Schop was the first violinist in northern Europe to secure the prestige of having his work published. His music for violin and continuo comes down to us in a sumptuous Amsterdam publication of two volumes from mid century entitled ‘t Uitnemend Kabinet (the Sublime Cabinet); Schop’s voluminous consort music, from which we have arranged our Intrada, was published in Hamburg in the 1630s. Scheidemann, by contrast, left his keyboard music in manuscript, the bulk of it preserved thanks to Calvör. But as was doubtless customary in seventeenth-century Hamburg, Martin Davids and I have granted ourselves a good measure of interpretative license in expanding on and arranging this music — treating these pieces as templates rather than as works. Our version of Scheidemann’s intabulation of Bassani’s motet and two-verse setting of the Lutheran chorale Christ lag in Todesbanden, and even his Canzon in G import into these pieces our own dialogues and occasional digressions conducted in the spirit of the Schop-Scheidemann partnership.

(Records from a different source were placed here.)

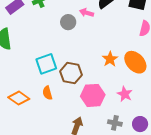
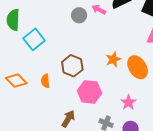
cyan square: (46, 64) -> (34, 39), moved, turned -30
pink star: (125, 94) -> (129, 102), moved

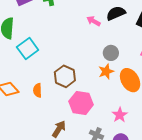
gray circle: (79, 15) -> (111, 53), moved

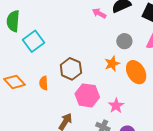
gray circle: (111, 53) -> (124, 41), moved
pink star: (120, 115) -> (116, 106), moved

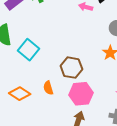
pink hexagon: (87, 95) -> (81, 94), moved

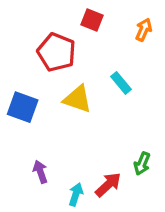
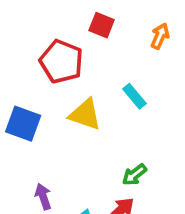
green arrow: (142, 164) -> (134, 175), moved, turned 30

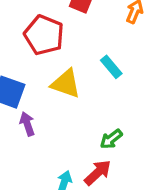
purple arrow: (43, 197) -> (27, 124), moved

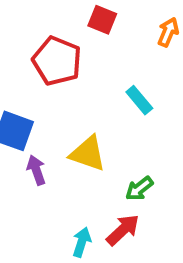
yellow triangle: (66, 84) -> (88, 154), moved

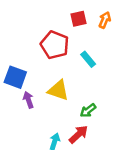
red square: (102, 20) -> (78, 19), moved, turned -35
red pentagon: (57, 61) -> (55, 45), moved

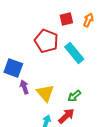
cyan rectangle: (88, 59) -> (74, 53), size x1.5
yellow triangle: (58, 90) -> (45, 93), moved, turned 30

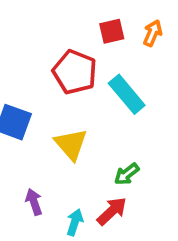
purple arrow: (24, 87) -> (34, 202), moved
yellow triangle: (45, 93) -> (71, 144), moved

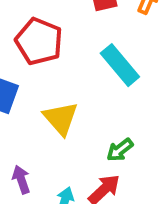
red pentagon: (75, 72) -> (39, 41), moved

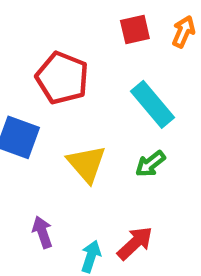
green arrow: (120, 150) -> (150, 164), moved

Like the other poets quoted above in praise of the illustrious duo, Rist was a prolific composer of hymn texts, enlisting Schop to write melodies and basslines for his collection. The most famous of these is Werde munter, mein Gemüte (“Be cheerful, my soul”), a melody later set by J. S. Bach in a popular cantata movement known in English as “Jesu, Joy of Man’s Desiring.” We introduce our fantasy on Werde munter with Schop’s Præludium, the first published work for solo violin; it appeared as the opening number of the first volume of ‘t Uitnemend Kabinet, as if to proclaim Schop’s status atop the first generation of northern European violinists. In our ad hoc fantasy on Schop’s catchy chorale tune, varied phrase-by-phrase reflections by the organ are followed by a coda that the violin can’t help but join in on. We offer this up in the spirit of our seventeenth-century predecessors—a respectful, thankful tribute to the joyous skill, varied art and good humor of Scheidemann and Schop. From these uplifting strains of the pious spirit we charge into the dance-till-you-drop thrills of Schop’s Pavaen de Spanje—unabashedly exuberant music of, and for, friends.